Trace every agent run with span IDs, tool logs, cost meters, and replay bundles before incidents hit production. Use the checklist. Full breakdown.
Why Agent Runs Need Their Own Observability Layer
An agent run is not a single request. It is a branching sequence of model calls, tool invocations, retries, and intermediate decisions, and any one of them can be where things went wrong. If your only record is the final output, you are debugging blind: you can see that the agent booked the wrong flight or looped forever, but not which step made the bad choice or what input it saw at that moment.
The goal is to make every run reconstructable after the fact. That means capturing the shape of the run as a trace, recording what each tool actually did, tracking what the run cost, and keeping enough state to re-run it. Do this before incidents hit production, because you cannot add instrumentation to a failure that already happened.
Traces and Span IDs
Give every run a unique trace ID and every step within it a span ID. Each span should record its parent, so a nested tool call made during a model turn links back to the turn that triggered it. When you can walk the tree, "the agent hung" becomes "span 14, the database tool, waited 30 seconds and timed out," which is a fixable statement instead of a vague one.

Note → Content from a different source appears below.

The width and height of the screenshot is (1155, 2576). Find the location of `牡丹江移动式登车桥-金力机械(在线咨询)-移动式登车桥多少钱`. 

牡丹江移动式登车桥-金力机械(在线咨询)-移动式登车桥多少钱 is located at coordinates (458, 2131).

Span timing also exposes the boring failures that dominate real systems: a slow tool, a retry storm, a model call that quietly fell back to a smaller context. Without spans these blur into one number; with them you can point at the exact segment.
Tool Logs, Cost Meters, and Replay Bundles
Structured tool logs are where most root causes actually live, because the model usually behaves reasonably given what it was told. Log both sides of every tool call so you can see whether the agent asked the wrong question or the tool returned bad data. A cost meter attached to each span keeps token and dollar spend visible per run, so a pricing regression or an accidental loop shows up as a spike you can trace to its source rather than an end-of-month surprise.

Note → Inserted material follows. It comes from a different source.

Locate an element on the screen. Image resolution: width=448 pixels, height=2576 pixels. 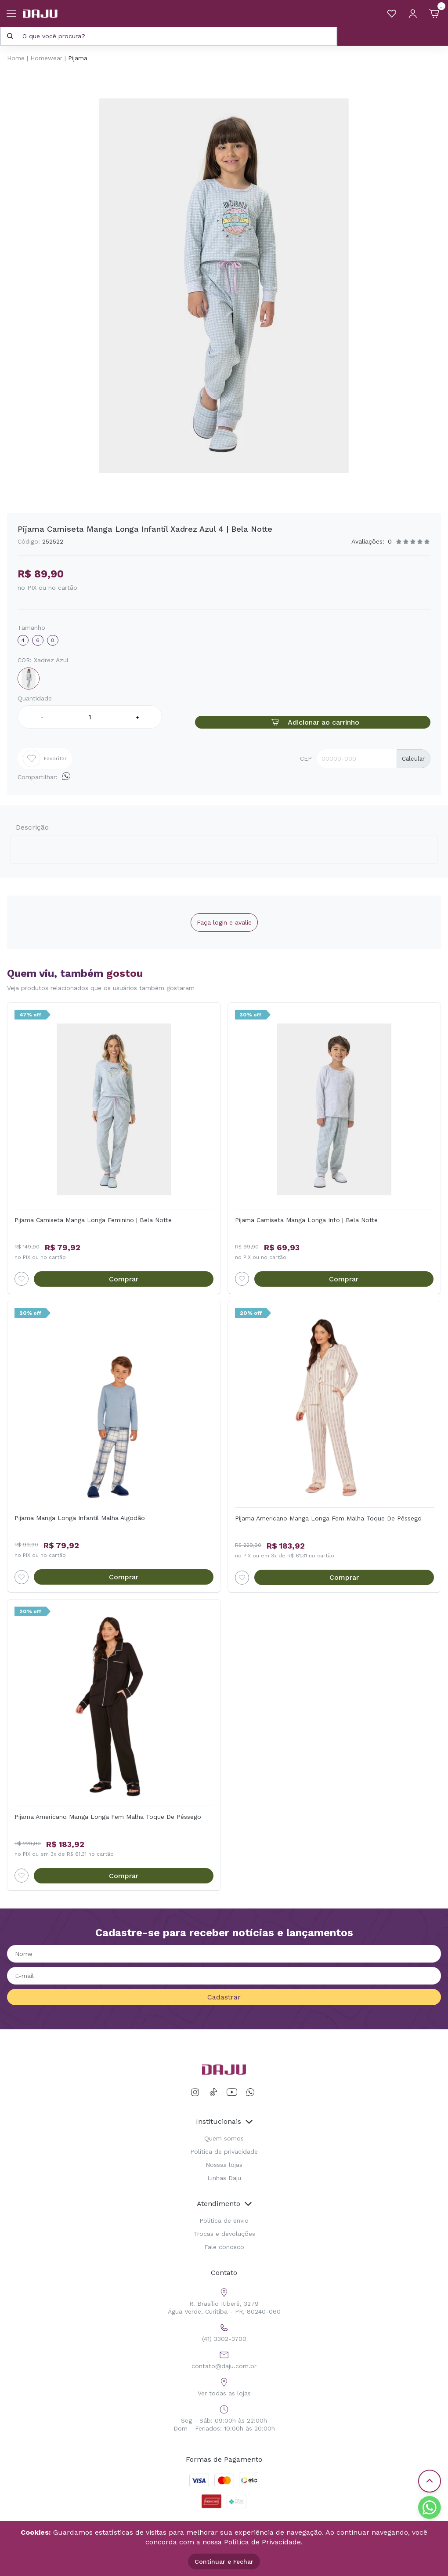 Pijama Manga Longa Infantil Malha Algodão is located at coordinates (79, 1517).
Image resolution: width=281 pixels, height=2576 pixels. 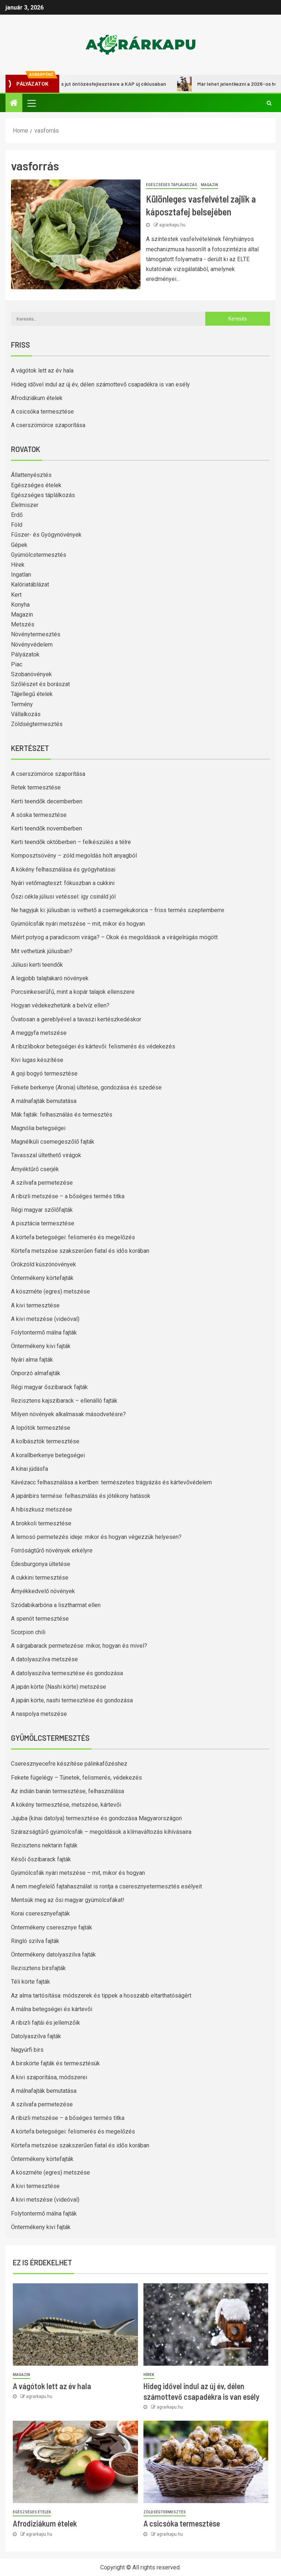 I want to click on Téli körte fajták, so click(x=30, y=1981).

A replay bundle is the artifact that ties it together: enough captured state to run the same sequence again deterministically. Capture these for each span:
- Full input and output payloads, including system and tool messages
- Tool call arguments and the raw responses they returned
- Model, parameters, and any seed or configuration used
- Timestamps, latency, and token or cost figures
With a bundle you can reproduce a bad run on your own machine, change one thing, and confirm the fix actually addresses the failure instead of guessing.
Using the Checklist Before Production
Treat these as gates, not aspirations. Before an agent ships, confirm that every run emits a trace ID, that spans are nested with parents, that both sides of each tool call are logged, that cost is metered per run, and that a replay bundle is written and can actually be replayed. If any item is missing, you will discover it during an incident, which is the worst possible time.
The payoff is that debugging shifts from re-reading conversations to reading evidence. When something breaks, you open the trace, find the span, read the tool log, check the cost, and replay the bundle — a repeatable process instead of a scramble.